IIASA research highlighted the phenomenon of un-captured GDP and demonstrated the limitations of current national statistics to properly account for those. The problem of un-captured GDP emerges because market prices do not necessarily reflect longitudinal changes in the quality of products. The study  reviewed several approaches that could be used to correct market prices, and hence the national statistics, to account for un-captured GDP. The paper highlights the significant shift in consumer preferences from purely economic functionality to supra-functionality beyond economic value. Further research  focused on Finland and Singapore – both world leaders in Information and Communications Technology (ICT) – and contrasted un-captured GDP trends between the two countries to explain the difference in their economic growth rates and welfare. An empirical analysis revealed that innovation of especially products and services of an aesthetic or intellectual nature have created un-captured GDP in Finland.
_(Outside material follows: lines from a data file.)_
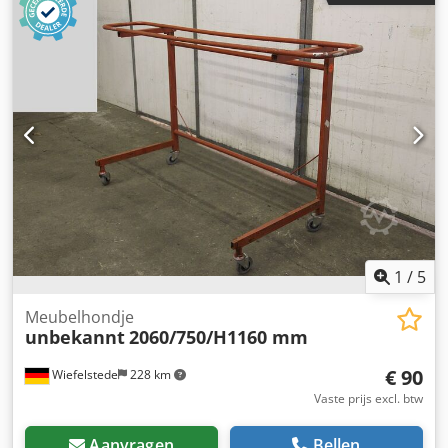
met bankschroef -Dubbele slijpmachine: -elektrische
uitrusting: zie foto's -Interne afmetingen container:
5940/2330/H2285 mm -Transportafmetingen:
6050/2420/H2590 mm -Transportgewicht: 2800 kg
1
/
5
Meubelhondje
unbekannt
2060/750/H1160 mm
€ 90
Wiefelstede
228 km
Vaste prijs excl. btw
Aanvragen
Bellen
IIASA researchers also looked at the apparent productivity paradox in the digital economy, where for the last 15 to 20 years the ICT sector has become more interactive, integrated, and seamless. This interconnectedness is expected to create many new opportunities. However, while technological progress historically implied economic growth, in the internet era it seems that this is not the case. A possible explanation might be the two-faced nature of ICT: while capital accumulation in the ICT sector increases the price of products, the abundance of the internet actually decreases it, resulting in an overall decline of the price over time. Another IIASA study  empirically examined and confirmed this hypothesis.
Global ICT firms are embracing digital solutions and restructuring their business models toward more competitive digital business strategies. IIASA researchers  analyzed digital business solutions in 500 global ICT firms from 2005 to 2016 and discovered that research- and development-intensive firms have fallen into a trap in ICT advancement, resulting in a decline in their marginal productivity. This could be due to increasing dependency on un-captured GDP. As a result, these firms want to harness soft innovation resources and activate a self-propagating function that induces functionality development through sophisticated digital business strategies in response to un-captured GDP. This work highlights the significance of new, open, platform-based innovations in the digital economy.
 Watanabe C, Naveed K, Tou Y, & Neittaanmäki P (2018). Measuring GDP in the digital economy: Increasing dependence on uncaptured GDP. Technological Forecasting and Social Change 137: 226-240.
 Tou Y, Moriya K, Watanabe C, Ilmola-Sheppard L, & Neittaanmäki P (2018). Soft Innovation Resources: Enabler for reversal in GDP Growth in the Digital Economy. International Journal of Managing Information Technology 10 (3): 9-27.
 Watanabe C, Tou Y, & Neittaanmäki P (2018). A new paradox of the digital economy – Structural sources of the limitation of GDP statistics. Technology in Society 55: 9-23.
 Naveed K, Watanabe C, & Neittaanmäki P (2018). The transformative direction of innovation toward an IoT-based society – Increasing dependency on uncaptured GDP in global ICT firms. Technology in Society 53: 23-46.